## WHAT IS NEEDED
Search the records for the word "package" and copy every line in which it occurs.

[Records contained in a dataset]
Segment Open
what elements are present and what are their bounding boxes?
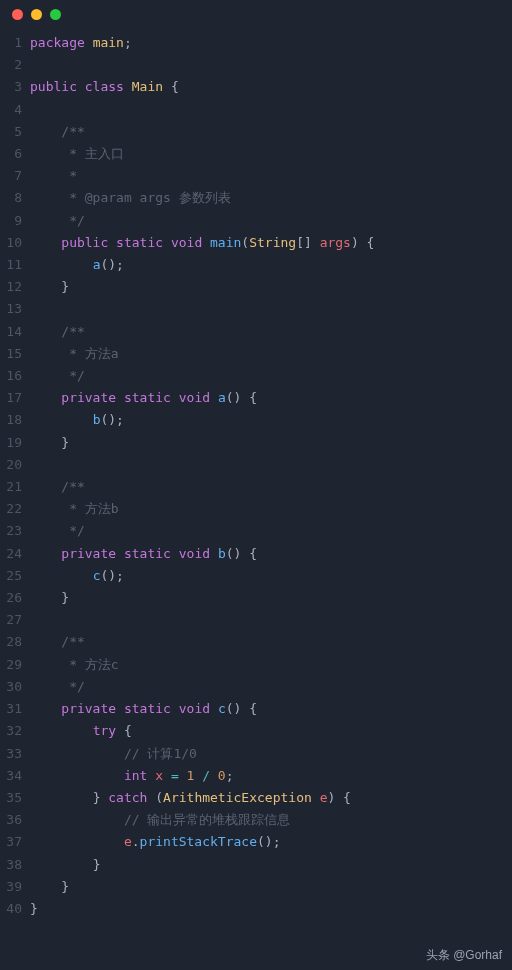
code-line[interactable]: try { bbox=[30, 720, 512, 742]
code-line[interactable]: /** bbox=[30, 121, 512, 143]
code-line[interactable]: private static void a() { bbox=[30, 387, 512, 409]
line-number: 21 bbox=[0, 476, 22, 498]
line-number: 22 bbox=[0, 498, 22, 520]
line-number: 4 bbox=[0, 99, 22, 121]
code-line[interactable]: * bbox=[30, 165, 512, 187]
code-line[interactable]: // 计算1/0 bbox=[30, 743, 512, 765]
line-number: 31 bbox=[0, 698, 22, 720]
code-line[interactable]: c(); bbox=[30, 565, 512, 587]
line-number: 30 bbox=[0, 676, 22, 698]
code-line[interactable]: package main; bbox=[30, 32, 512, 54]
line-number: 15 bbox=[0, 343, 22, 365]
line-number: 19 bbox=[0, 432, 22, 454]
line-number: 38 bbox=[0, 854, 22, 876]
code-line[interactable]: } bbox=[30, 432, 512, 454]
code-line[interactable]: } catch (ArithmeticException e) { bbox=[30, 787, 512, 809]
code-line[interactable]: * 方法a bbox=[30, 343, 512, 365]
line-number: 2 bbox=[0, 54, 22, 76]
line-number: 20 bbox=[0, 454, 22, 476]
line-number: 18 bbox=[0, 409, 22, 431]
window-titlebar bbox=[0, 0, 512, 28]
code-line[interactable]: * 主入口 bbox=[30, 143, 512, 165]
line-number: 23 bbox=[0, 520, 22, 542]
code-line[interactable]: public class Main { bbox=[30, 76, 512, 98]
line-number: 7 bbox=[0, 165, 22, 187]
line-number: 10 bbox=[0, 232, 22, 254]
code-line[interactable]: */ bbox=[30, 520, 512, 542]
line-number: 34 bbox=[0, 765, 22, 787]
code-line[interactable] bbox=[30, 54, 512, 76]
code-line[interactable]: } bbox=[30, 898, 512, 920]
code-line[interactable]: * @param args 参数列表 bbox=[30, 187, 512, 209]
line-number: 27 bbox=[0, 609, 22, 631]
line-number: 14 bbox=[0, 321, 22, 343]
code-line[interactable] bbox=[30, 99, 512, 121]
code-line[interactable]: */ bbox=[30, 676, 512, 698]
image-caption: 头条 @Gorhaf bbox=[426, 947, 502, 964]
line-number: 11 bbox=[0, 254, 22, 276]
line-number: 35 bbox=[0, 787, 22, 809]
code-line[interactable]: e.printStackTrace(); bbox=[30, 831, 512, 853]
code-line[interactable]: * 方法b bbox=[30, 498, 512, 520]
code-line[interactable] bbox=[30, 298, 512, 320]
line-number: 6 bbox=[0, 143, 22, 165]
line-number: 29 bbox=[0, 654, 22, 676]
close-icon[interactable] bbox=[12, 9, 23, 20]
code-line[interactable]: private static void c() { bbox=[30, 698, 512, 720]
code-line[interactable]: /** bbox=[30, 631, 512, 653]
line-number: 9 bbox=[0, 210, 22, 232]
line-number: 33 bbox=[0, 743, 22, 765]
code-line[interactable] bbox=[30, 609, 512, 631]
line-number: 16 bbox=[0, 365, 22, 387]
line-number: 1 bbox=[0, 32, 22, 54]
line-number: 17 bbox=[0, 387, 22, 409]
code-line[interactable]: } bbox=[30, 854, 512, 876]
code-line[interactable]: */ bbox=[30, 210, 512, 232]
code-line[interactable]: /** bbox=[30, 476, 512, 498]
line-number: 26 bbox=[0, 587, 22, 609]
code-line[interactable]: private static void b() { bbox=[30, 543, 512, 565]
line-number: 5 bbox=[0, 121, 22, 143]
line-number: 28 bbox=[0, 631, 22, 653]
code-line[interactable]: } bbox=[30, 276, 512, 298]
code-line[interactable]: public static void main(String[] args) { bbox=[30, 232, 512, 254]
line-number: 37 bbox=[0, 831, 22, 853]
line-number: 8 bbox=[0, 187, 22, 209]
code-line[interactable] bbox=[30, 454, 512, 476]
line-number: 39 bbox=[0, 876, 22, 898]
code-editor[interactable]: 1234567891011121314151617181920212223242… bbox=[0, 28, 512, 924]
line-number: 36 bbox=[0, 809, 22, 831]
code-line[interactable]: a(); bbox=[30, 254, 512, 276]
line-number: 3 bbox=[0, 76, 22, 98]
line-number: 12 bbox=[0, 276, 22, 298]
code-line[interactable]: } bbox=[30, 587, 512, 609]
line-number: 32 bbox=[0, 720, 22, 742]
code-line[interactable]: */ bbox=[30, 365, 512, 387]
line-number: 13 bbox=[0, 298, 22, 320]
line-number-gutter: 1234567891011121314151617181920212223242… bbox=[0, 32, 30, 920]
zoom-icon[interactable] bbox=[50, 9, 61, 20]
minimize-icon[interactable] bbox=[31, 9, 42, 20]
code-line[interactable]: } bbox=[30, 876, 512, 898]
line-number: 24 bbox=[0, 543, 22, 565]
line-number: 25 bbox=[0, 565, 22, 587]
code-line[interactable]: /** bbox=[30, 321, 512, 343]
line-number: 40 bbox=[0, 898, 22, 920]
code-line[interactable]: // 输出异常的堆栈跟踪信息 bbox=[30, 809, 512, 831]
code-content[interactable]: package main; public class Main { /** * … bbox=[30, 32, 512, 920]
code-line[interactable]: int x = 1 / 0; bbox=[30, 765, 512, 787]
code-line[interactable]: b(); bbox=[30, 409, 512, 431]
code-line[interactable]: * 方法c bbox=[30, 654, 512, 676]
Segment Closed
## RESULT OF THIS TASK
code-line[interactable]: package main; bbox=[30, 32, 512, 54]
code-content[interactable]: package main; public class Main { /** * … bbox=[30, 32, 512, 920]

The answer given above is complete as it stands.